START Data for review
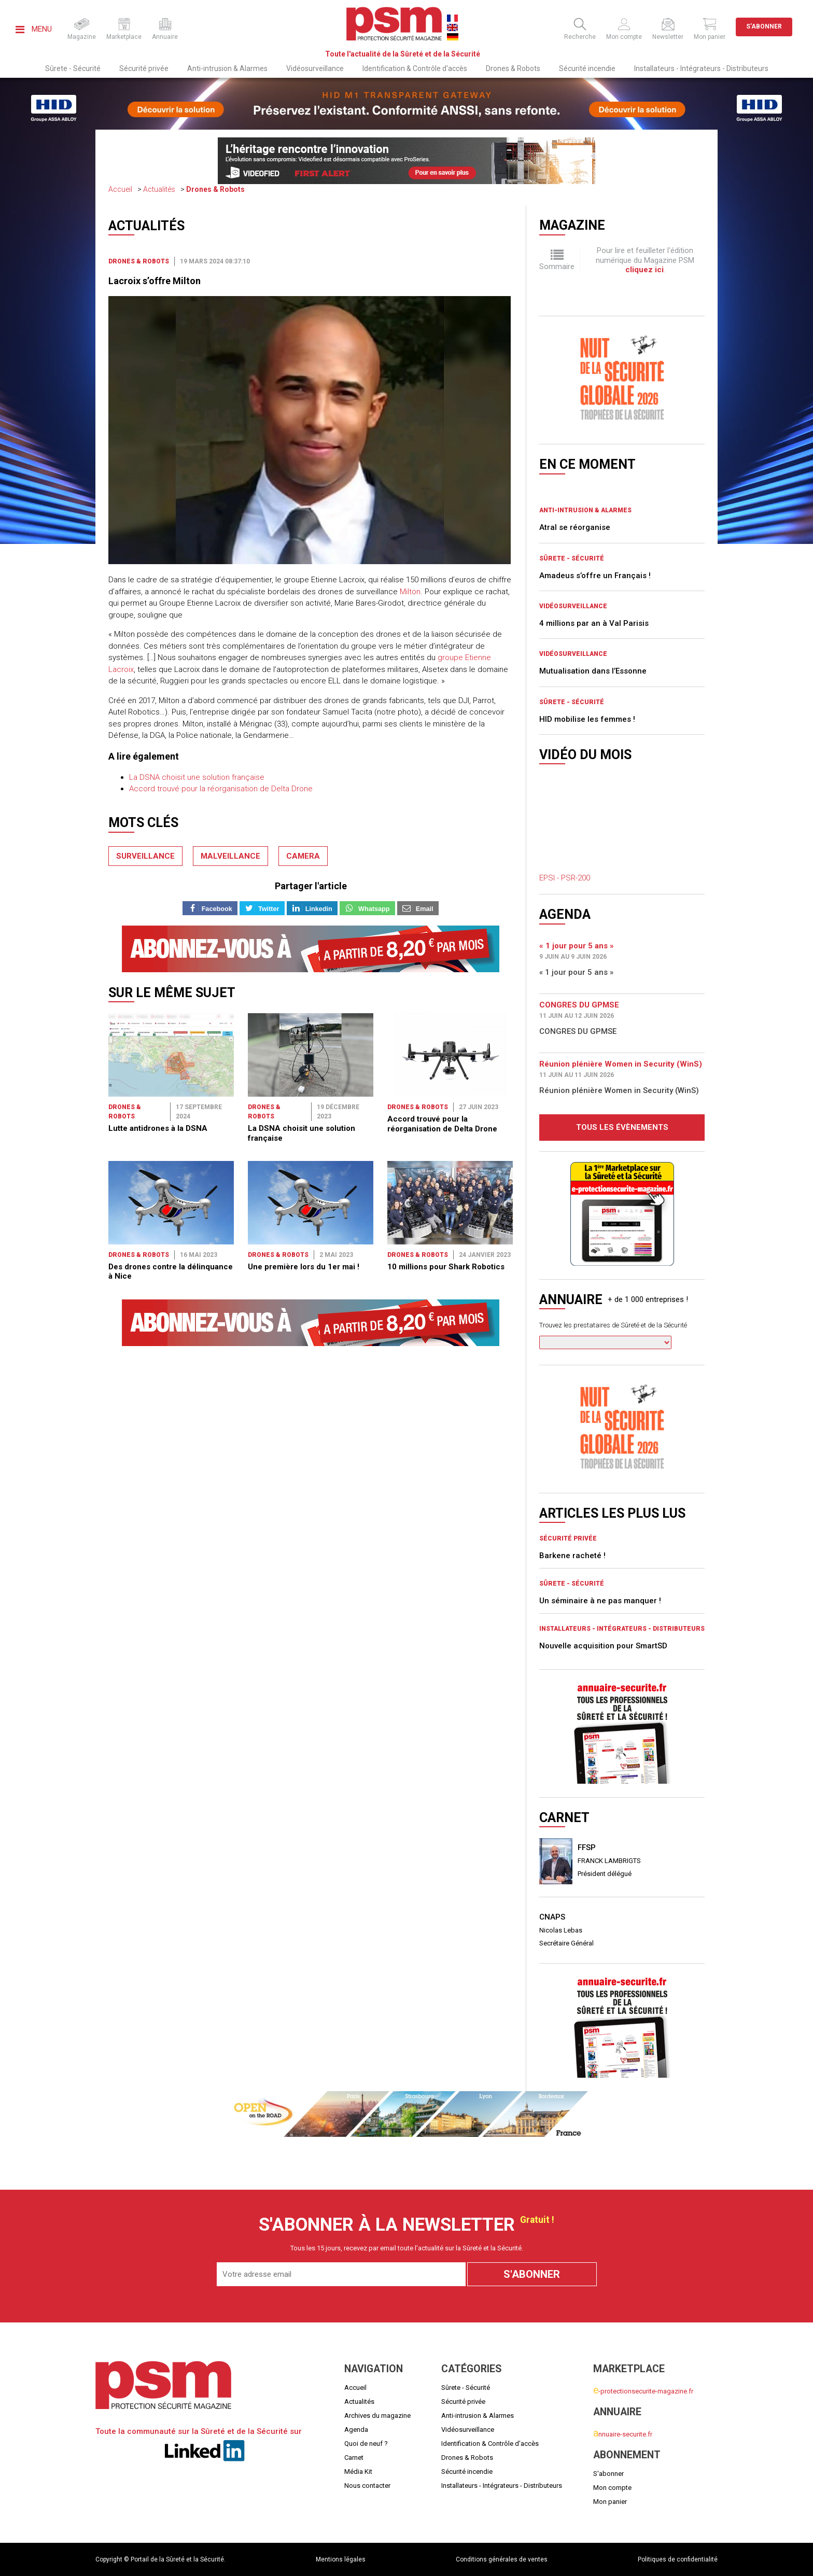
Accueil (120, 189)
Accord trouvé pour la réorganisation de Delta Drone (221, 788)
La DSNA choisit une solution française (196, 777)
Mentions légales (341, 2559)
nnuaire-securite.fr (622, 2434)
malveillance (230, 856)
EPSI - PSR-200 (564, 878)
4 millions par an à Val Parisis (594, 623)
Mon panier (610, 2501)
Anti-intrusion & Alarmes (227, 68)
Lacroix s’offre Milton (154, 280)
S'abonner (764, 26)
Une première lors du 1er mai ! (303, 1117)
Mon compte (612, 2487)
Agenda (356, 2429)
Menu (34, 29)
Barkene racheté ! (572, 1555)
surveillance (145, 856)
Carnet (353, 2457)
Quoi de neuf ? (366, 2443)
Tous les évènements (622, 1127)
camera (303, 856)
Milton (410, 591)
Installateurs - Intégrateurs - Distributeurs (701, 68)
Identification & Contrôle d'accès (414, 68)
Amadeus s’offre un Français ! (595, 575)
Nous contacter (367, 2485)
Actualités (159, 189)
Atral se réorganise (574, 527)
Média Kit (358, 2471)
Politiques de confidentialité (678, 2559)
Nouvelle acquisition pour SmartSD (603, 1645)
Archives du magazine (377, 2415)
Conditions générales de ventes (502, 2559)
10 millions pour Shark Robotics (445, 1117)
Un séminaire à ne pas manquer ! (600, 1600)
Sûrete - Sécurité (73, 68)
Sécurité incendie (587, 68)
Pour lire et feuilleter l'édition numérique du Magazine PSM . (645, 260)
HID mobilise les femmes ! (587, 719)
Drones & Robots (513, 68)
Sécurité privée (144, 68)
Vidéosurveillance (315, 68)
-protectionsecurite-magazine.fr (643, 2391)
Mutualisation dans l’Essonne (593, 671)
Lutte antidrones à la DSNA (157, 1053)
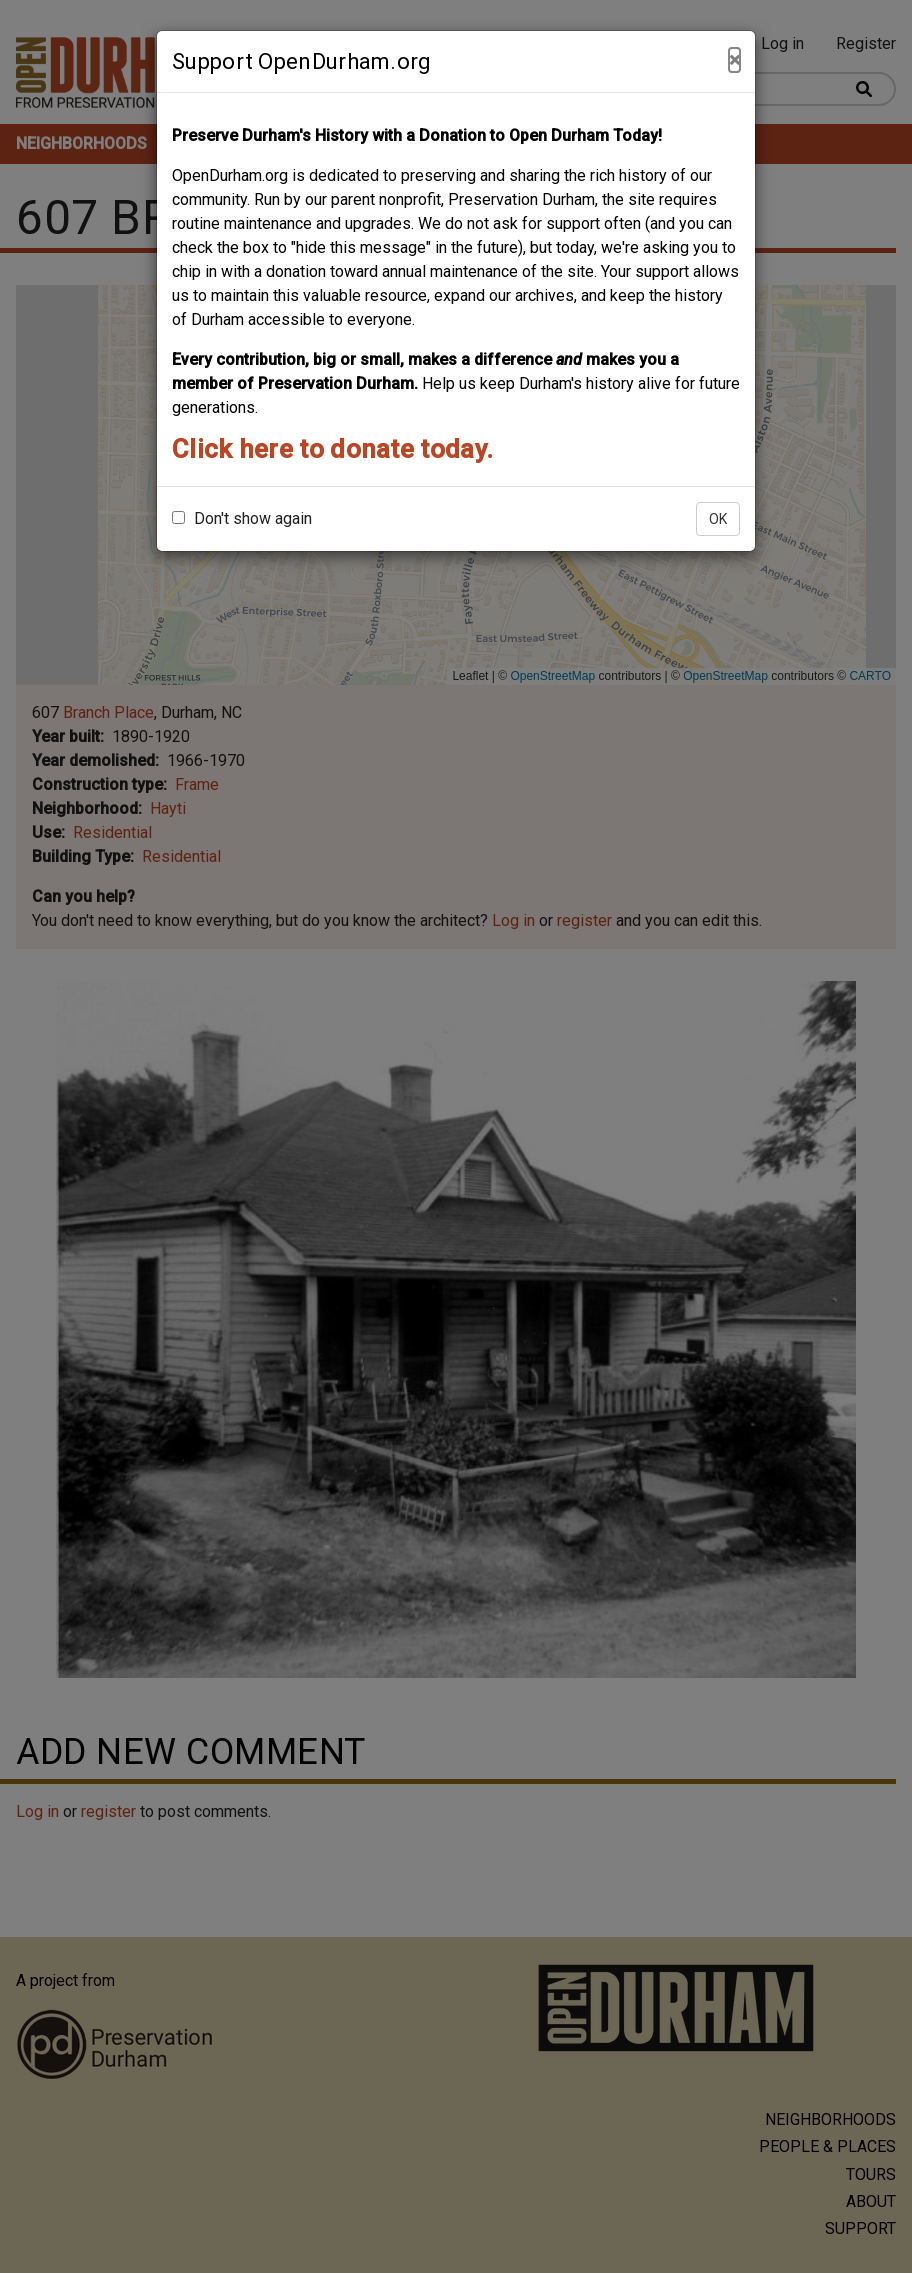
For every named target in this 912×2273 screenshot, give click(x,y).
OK (718, 519)
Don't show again (242, 518)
END Data for review
What this task involves:
The data above should be repeated in full and exactly, with no pictures carried over.

Output of the exercise:
Accueil (120, 189)
Accord trouvé pour la réorganisation de Delta Drone (221, 788)
La DSNA choisit une solution française (196, 777)
Mentions légales (341, 2559)
nnuaire-securite.fr (622, 2434)
malveillance (230, 856)
EPSI - PSR-200 (564, 878)
4 millions par an à Val Parisis (594, 623)
Mon panier (610, 2501)
Anti-intrusion & Alarmes (227, 68)
Lacroix s’offre Milton (154, 280)
S'abonner (764, 26)
Une première lors du 1er mai ! (303, 1117)
Mon compte (612, 2487)
Agenda (356, 2429)
Menu (34, 29)
Barkene racheté ! (572, 1555)
surveillance (145, 856)
Carnet (353, 2457)
Quoi de neuf ? (366, 2443)
Tous les évènements (622, 1127)
camera (303, 856)
Milton (410, 591)
Installateurs - Intégrateurs - Distributeurs (701, 68)
Identification & Contrôle d'accès (414, 68)
Amadeus s’offre un Français ! (595, 575)
Nous contacter (367, 2485)
Actualités (159, 189)
Atral se réorganise (574, 527)
Média Kit (358, 2471)
Politiques de confidentialité (678, 2559)
Nouvelle acquisition pour SmartSD (603, 1645)
Archives du magazine (377, 2415)
Conditions générales de ventes (502, 2559)
10 millions pour Shark Robotics (445, 1117)
Un séminaire à ne pas manquer ! (600, 1600)
Sûrete - Sécurité (73, 68)
Sécurité incendie (587, 68)
Pour lire et feuilleter l'édition numérique du Magazine PSM . (645, 260)
HID mobilise les femmes ! (587, 719)
Drones & Robots (513, 68)
Sécurité privée (144, 68)
Vidéosurveillance (315, 68)
-protectionsecurite-magazine.fr (643, 2391)
Mutualisation dans l’Essonne (593, 671)
Lutte antidrones à la DSNA (157, 1053)
For every named target in this 912×2273 screenshot, give click(x,y).
OK (718, 519)
Don't show again (242, 518)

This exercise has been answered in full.